We say that a type $p(x)\subseteq L(\mathfrak{U})$ is quasi-invariant over $A$ if $\varphi(\mathfrak{U})$ (as a set) is quasi-invariant over $A$ for every conjunction $\varphi(x)$ of formulas in $p(x)$. (Note that here $x$ may be an infinite tuple of free variables)
We say that a set $B$ is strongly quasi-invariant over $A$ if for every definable set $D\subseteq \mathfrak{U}$ we have that at least one of $B\cap D$ and $B \cap \neg D$ is quasi -invariant. The extension of such definition to types is done in the same way as for quasi-invariant types.
Here is the exercise:
Prove that every strongly quasi-invariant type has an extension to a complete strongly quasi-invariant type. Hint: it may help to prove that if $B$ is strongly quasi-invariant then for every definable $D$ either $B\cap D$ or $B \cap \neg D$ is strongly quasi-invariant
I have tried in many ways but I have problems in proving even the claim in the hint. Any help?
EDIT: I managed to prove the result but by strengthening a bit the definition of strongly quasi-invariant sets. The new definition I gave is the following:
We say that a set $B$ is strongly quasi-invariant over $A$ if for every finite equivalence relation $\varepsilon(x;y) \in L(\mathfrak{U})$ there exists a $c \in \mathfrak{U}^{|y|}$ s.t. $B \cap \epsilon(\mathfrak{U};c)$ is quasi-invariant.

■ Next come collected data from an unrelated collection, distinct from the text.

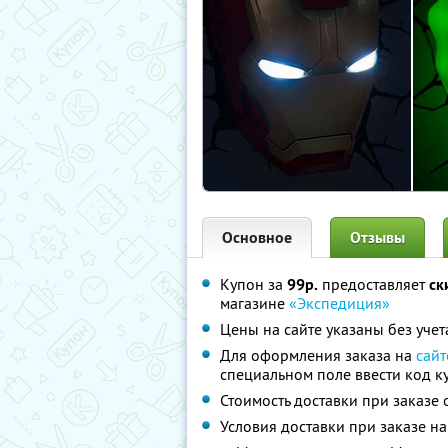
Основное
Отзывы
Купон за
99р.
предоставляет
ск
магазине
«Экспедиция»
Цены на сайте указаны без учет
Для оформления заказа на
сайт
специальном поле ввести код к
Стоимость доставки при заказе 
Условия доставки при заказе н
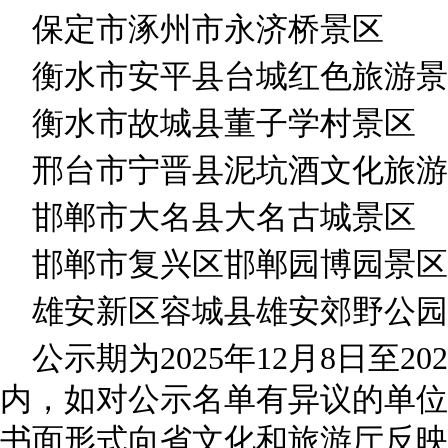
保定市涿州市永济桥景区
衡水市安平县台城红色旅游景
衡水市故城县董子学村景区
邢台市宁晋县泥坑酒文化旅游
邯郸市大名县大名古城景区
邯郸市复兴区邯郸园博园景区
雄安新区容城县雄安郊野公园
公示期为2025年12月8日至20
内，如对公示名单有异议的单位
书面形式向省文化和旅游厅反映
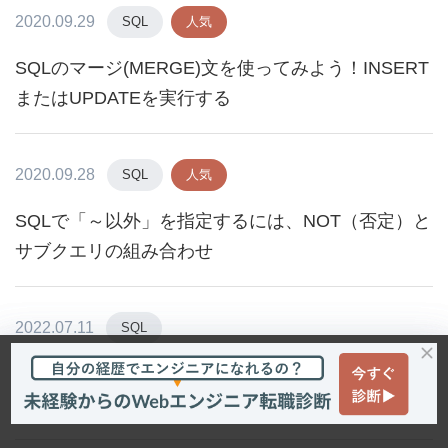
2020.09.29
SQL
人気
SQLのマージ(MERGE)文を使ってみよう！INSERT
またはUPDATEを実行する
2020.09.28
SQL
人気
SQLで「～以外」を指定するには、NOT（否定）と
サブクエリの組み合わせ
2022.07.11
SQL
SQLで日付を範囲指定して抽出条件を絞るやり方！
【初心者向け】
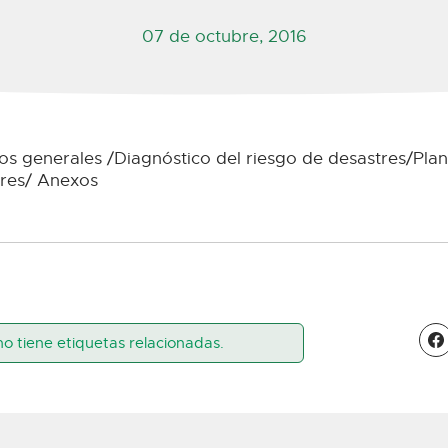
07 de octubre, 2016
os generales /Diagnóstico del riesgo de desastres/Pla
tres/ Anexos
no tiene etiquetas relacionadas.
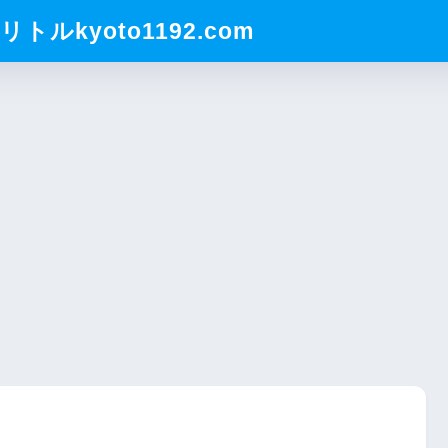
ルkyoto1192.com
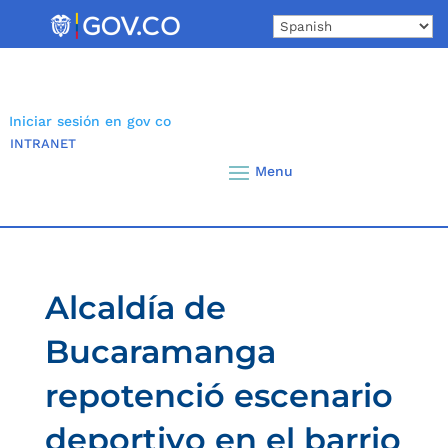
Skip
to
content
Iniciar sesión en gov co
INTRANET
Alcaldía de
Bucaramanga
repotenció escenario
deportivo en el barrio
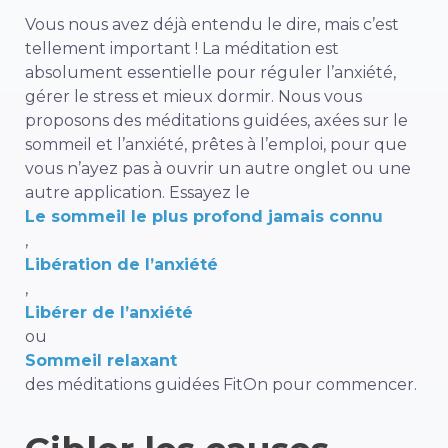
Vous nous avez déjà entendu le dire, mais c’est
tellement important ! La méditation est
absolument essentielle pour réguler l’anxiété,
gérer le stress et mieux dormir. Nous vous
proposons des méditations guidées, axées sur le
sommeil et l’anxiété, prêtes à l’emploi, pour que
vous n’ayez pas à ouvrir un autre onglet ou une
autre application. Essayez le
Le sommeil le plus profond jamais connu
,
Libération de l’anxiété
,
Libérer de l’anxiété
ou
Sommeil relaxant
des méditations guidées FitOn pour commencer.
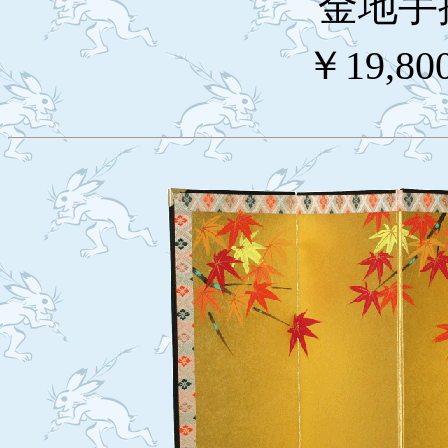
金地手
￥19,80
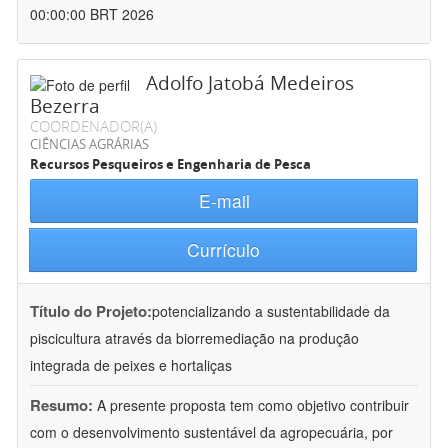
00:00:00 BRT 2026
Adolfo Jatobá Medeiros
Bezerra
COORDENADOR(A)
CIÊNCIAS AGRÁRIAS
Recursos Pesqueiros e Engenharia de Pesca
E-mail
Currículo
Título do Projeto:
potencializando a sustentabilidade da
piscicultura através da biorremediação na produção
integrada de peixes e hortaliças
Resumo:
A presente proposta tem como objetivo contribuir
com o desenvolvimento sustentável da agropecuária, por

In other words if for every finite and definable partition of $\mathfrak{U}^{|x|}$, there exists a partition element $D$ s.t. $B\cap D$ is quasi-invariant.
Using this new definition, the claim in the hint follows pretty easily.
I've thought about it and I think that this new definition is strictly stronger than the previous one (i.e. the new strongly quasi-invariant sets are a proper subset of the old strongly quasi-invariant sets ), but I'm not sure about it.
Thanks